Within the thymus, Notch signals imprint T cell identity on multipotential hematopoietic progenitors. Notch signals must inhibit non-T cell fates (commitment) and drive T cell lineage-specific gene expression (specification), but the mechanisms have remained unclear. We recently identified T Cell Factor-1 (TCF-1) as the "missing link" that coordinates T-lineage specific gene expression downstream of Notch signals. We further discovered that HES-1 is important for establishing T cell commitment in early T cell progenitors. We propose to investigate molecular mechanisms through which TCF-1 and HES-1 establish and maintain T cell identity.
In Aim 1, we will examine how HES-1 and TCF-1 together establish commitment to the T cell lineage. Because TCF-1 continues to be expressed after T cell commitment, we will investigate whether T-cell specific gene expression unravels if TCF-1 is ablated in committed T cell progenitors.
In Aim 2, we will establish the mechanisms by which TCF-1 acts in T cell development. We will identify the gene regulatory program controlled by TCF-1, and we will identify and study partners that work with TCF-1 to control gene expression. Studies in this proposal will improve our understanding of how T cells are generated and how T cell identity is maintained. They may inform therapeutic strategies to boost T cell development and reconstitution in immune deficiency and after bone marrow transplantation.

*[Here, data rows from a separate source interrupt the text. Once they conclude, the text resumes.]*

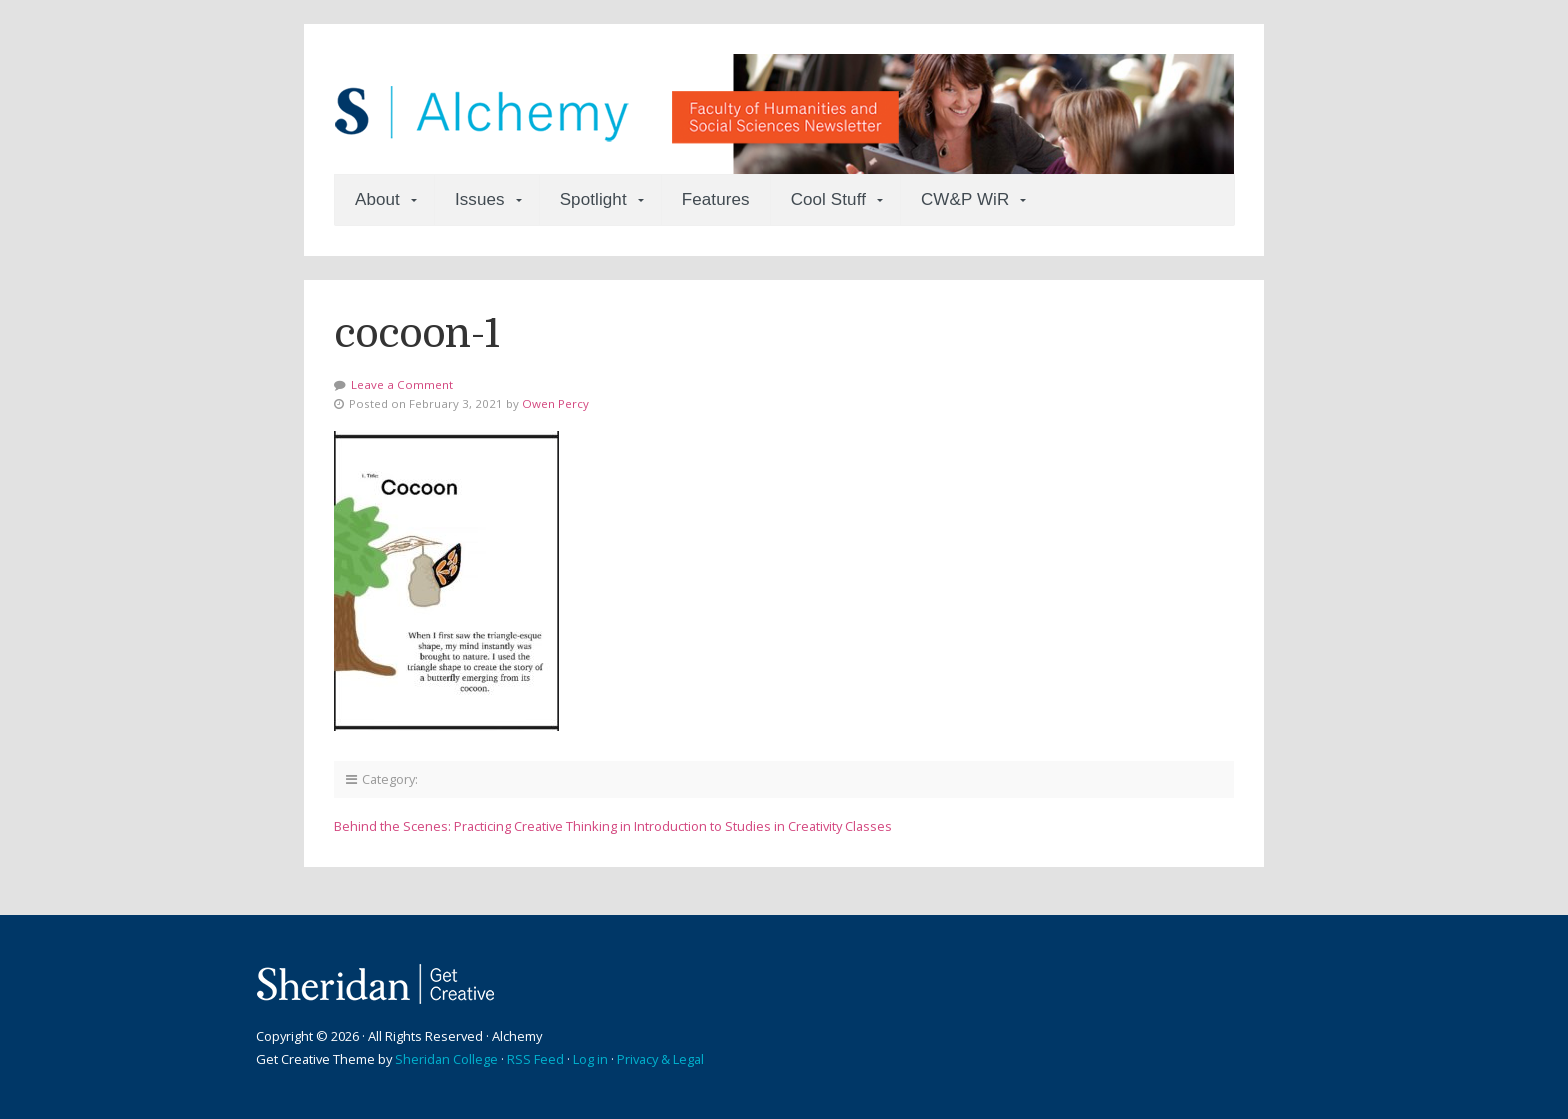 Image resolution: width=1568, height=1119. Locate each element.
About (377, 199)
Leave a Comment (402, 384)
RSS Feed (535, 1059)
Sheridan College (446, 1059)
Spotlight (593, 199)
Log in (590, 1059)
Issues (480, 199)
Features (716, 199)
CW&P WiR (965, 199)
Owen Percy (555, 403)
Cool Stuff (828, 199)
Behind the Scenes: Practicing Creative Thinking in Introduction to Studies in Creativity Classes (613, 826)
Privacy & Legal (660, 1059)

Defects in T cell development may cause susceptibility to infections or leukemia development. We propose to identify the molecular mechanisms that control early T cell development. Our studies may lead to new therapeutic strategies to accelerate T-cell development in immune deficiency disorders and after bone marrow transplantation, and will also provide insights into how dysregulated T cell development can result in T cell leukemia.